Treatment of slaves varied according to the whims of masters, even though laws offered theoretical protection. Overseers carried whips, which they used to move people along or to punish them. Not all slaves accepted their conditions. Some runaway slaves made it into interior mountains, where they lived in organized communities called palenques (runaway communities) that the police and the Spanish army tried to destroy.

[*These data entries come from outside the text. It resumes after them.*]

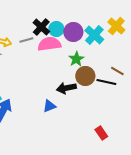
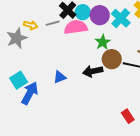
blue triangle: (49, 106) -> (60, 77), moved

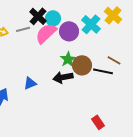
purple circle: (100, 15) -> (69, 31), moved
pink semicircle: (76, 27) -> (46, 33), turned -35
green star: (103, 42) -> (68, 59), moved

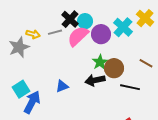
black line: (103, 71) -> (130, 87), moved

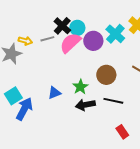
green star: (100, 62) -> (80, 87), moved
black arrow: (95, 80) -> (85, 105), moved
black line: (130, 87) -> (113, 101), moved

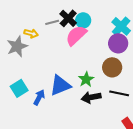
gray line: (47, 39) -> (52, 22), moved
purple circle: (93, 41) -> (118, 43), moved
blue triangle: (54, 93) -> (60, 85), size x1.6
blue arrow: (24, 109) -> (39, 97), moved, size x0.7

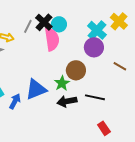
gray line: (52, 22) -> (28, 26), turned -48
pink semicircle: (76, 35) -> (52, 39), turned 125
brown circle: (112, 67) -> (76, 70), moved

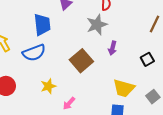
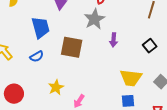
blue semicircle: (34, 53) -> (37, 56), size x0.6
brown square: (81, 61) -> (72, 47), moved, turned -30

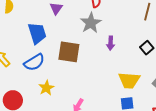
blue semicircle: (37, 56) -> (34, 62), size x1.5
yellow star: (56, 87) -> (46, 88), moved

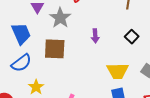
gray star: (91, 23) -> (60, 18), moved

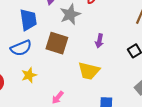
yellow trapezoid: (118, 71) -> (89, 71), moved

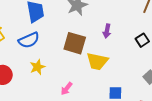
brown square: (57, 43) -> (75, 43), moved

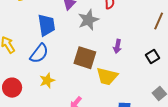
blue semicircle: (29, 40) -> (39, 53), turned -30

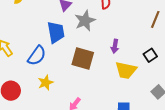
blue trapezoid: (46, 25) -> (56, 32), moved
yellow trapezoid: (107, 76) -> (126, 70), moved

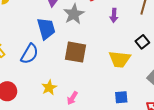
purple arrow: (115, 46) -> (114, 15), moved
yellow star: (46, 83) -> (49, 88), moved

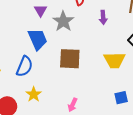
yellow star: (49, 88) -> (34, 94), moved

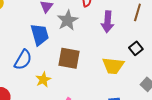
purple arrow: (103, 17) -> (108, 22), size x1.5
yellow star: (34, 94) -> (43, 80), moved

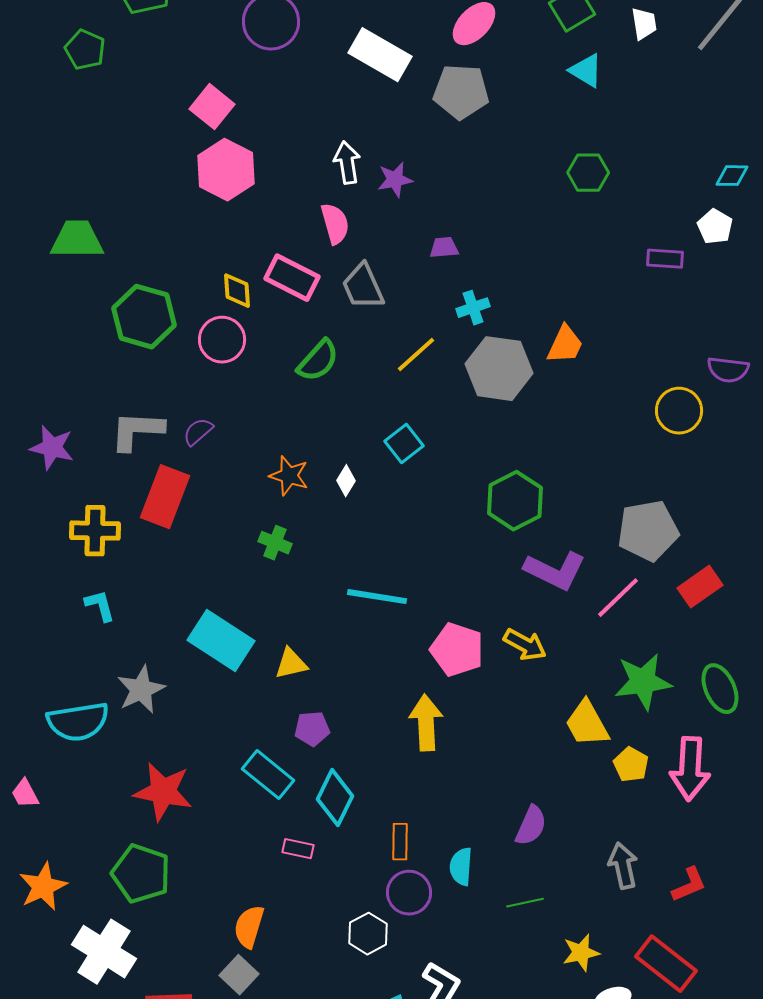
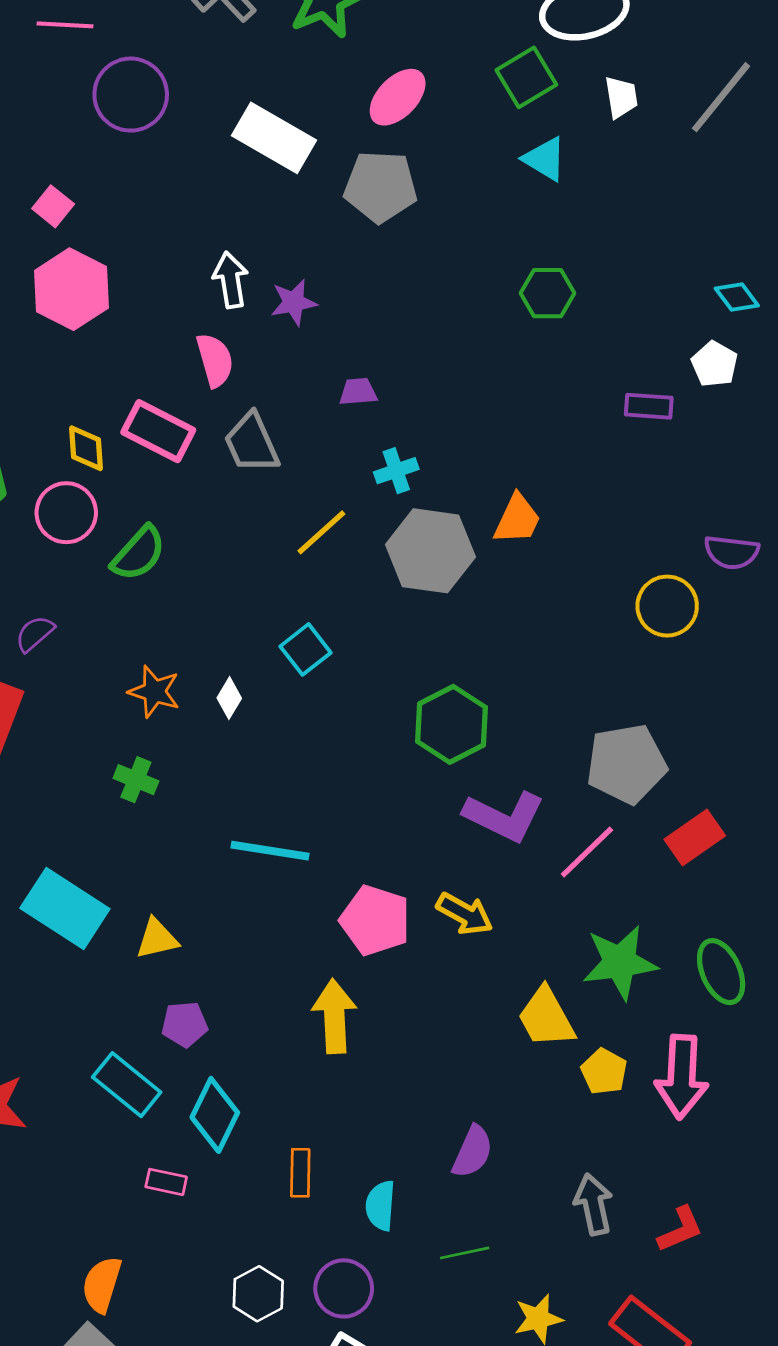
pink square: (212, 107) -> (53, 206), size x0.7
cyan diamond: (732, 176) -> (737, 297), turned 52
green semicircle: (318, 361) -> (139, 553), moved
purple circle: (409, 893) -> (344, 1288), moved

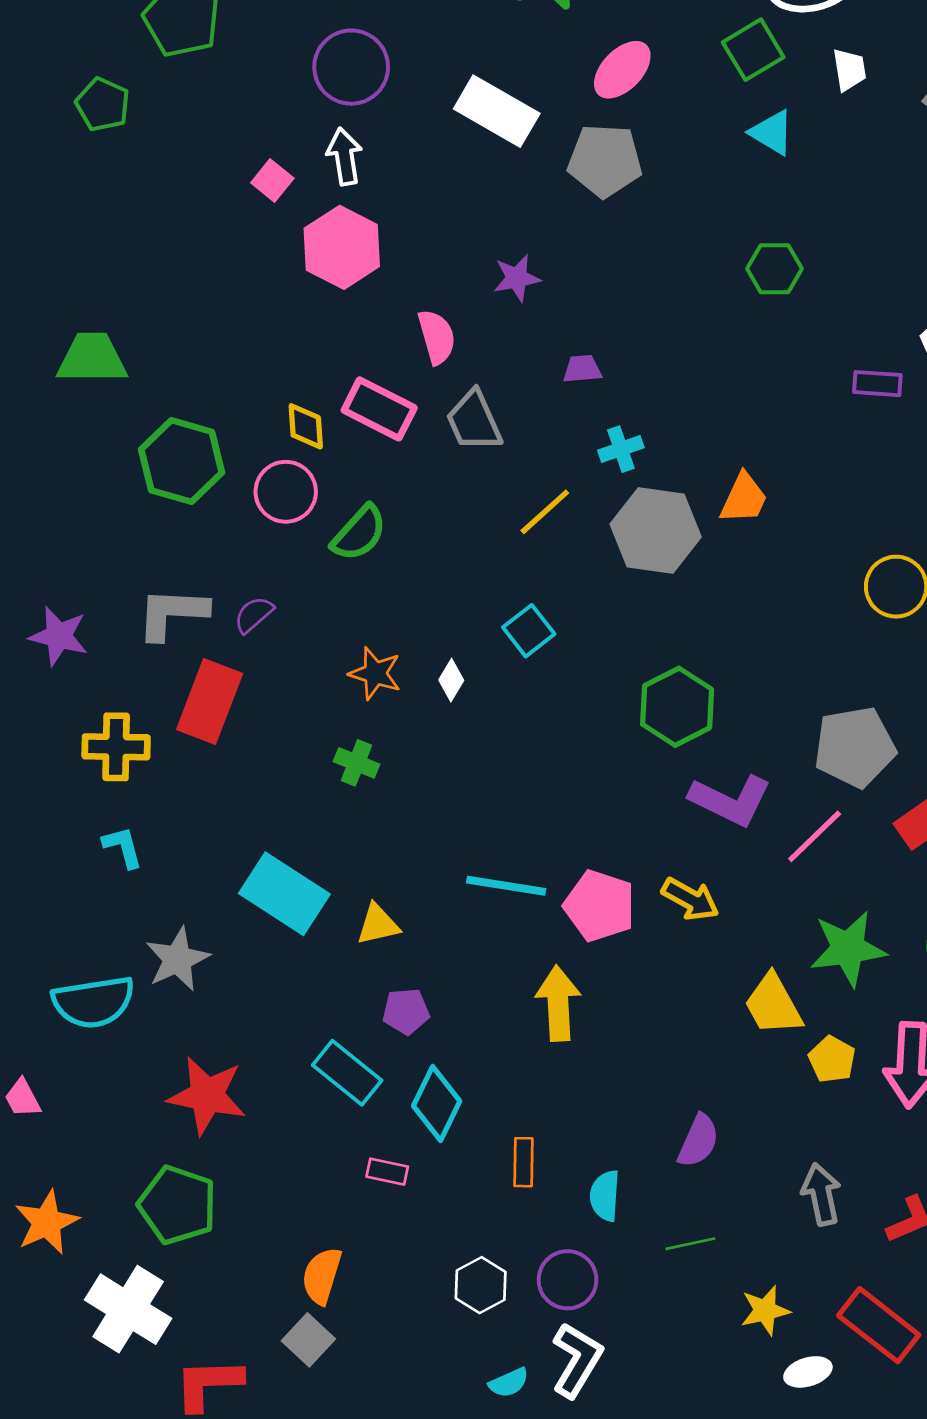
white arrow: (231, 280) -> (344, 157), moved
pink hexagon: (71, 289) -> (342, 247), moved
cyan line: (270, 851) -> (506, 886), moved

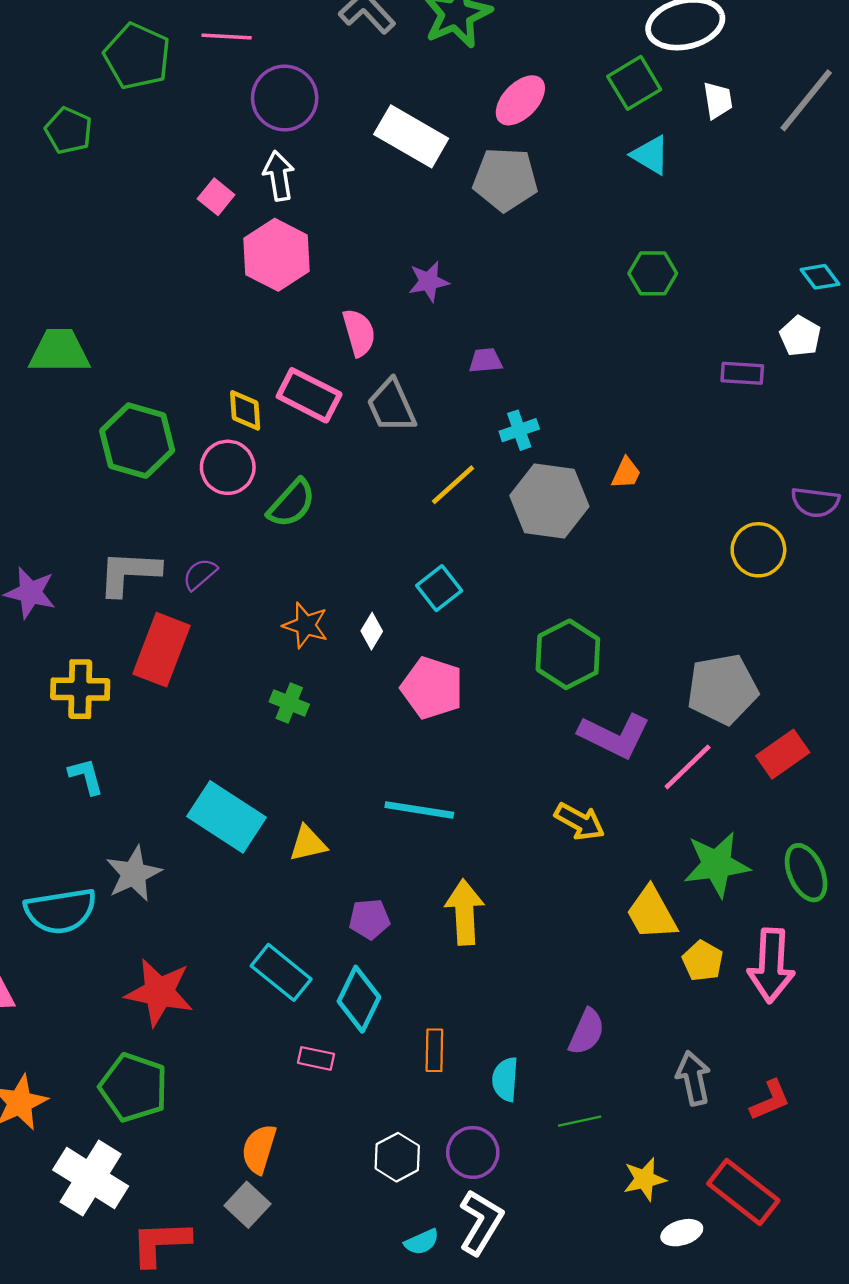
orange trapezoid: (744, 498) -> (626, 473), size x0.7
pink pentagon: (600, 906) -> (432, 688), moved
purple pentagon: (406, 1011) -> (369, 919), moved

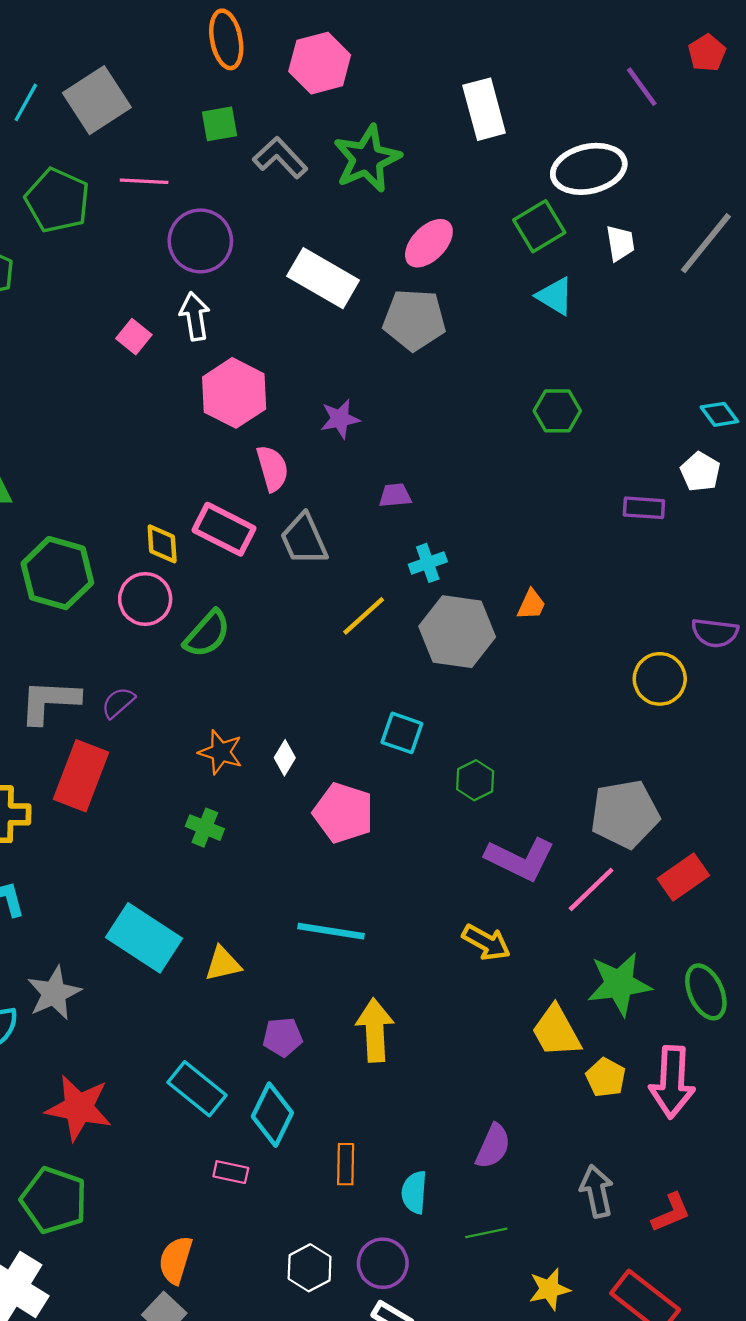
pink hexagon: (276, 255) -> (234, 393), moved
cyan square: (439, 588) -> (402, 733), moved, turned -33
green hexagon: (568, 654) -> (475, 780), size x0.6

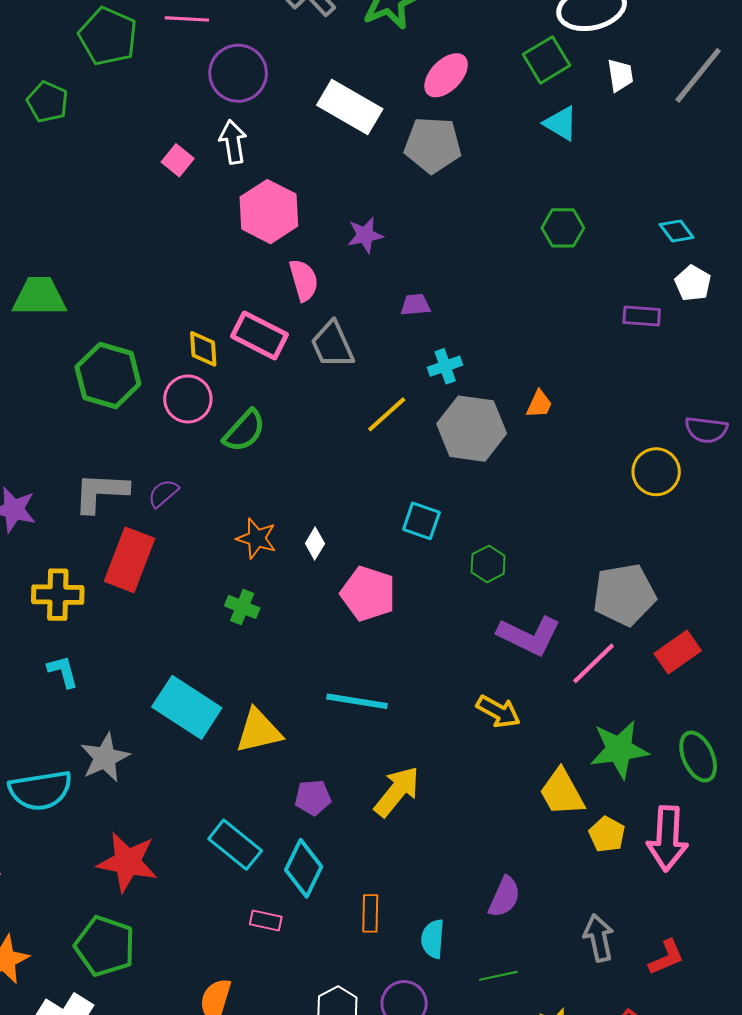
cyan diamond: (719, 414) -> (677, 231), moved
yellow triangle: (223, 964) -> (259, 731), size x1.4
yellow arrow: (375, 1030) -> (397, 791), turned 42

Just as sugar drove the economy and the importation of slaves, it also shaped the makeup of the Cuban population, changing the proportion of whites to blacks and mulattoes, and of free people to slaves. Liberal policies allowed slaves to obtain their freedom. These policies distinguished Cuba from many other nations with slavery; they also meant that Cuba’s population contained a significant number of free people of color. According to the official census of 1774, the Cuban population was 56.4 percent white, 19.9 percent free blacks or mulattoes, and 23.7 percent black slaves. This sizeable population of free blacks worked as artisans, independent farmers, stevedores, small entrepreneurs, and professionals. At first the Spanish believed that free blacks made positive contributions to colonial society, but they soon became concerned that black intellectuals would support emancipation and slave revolts.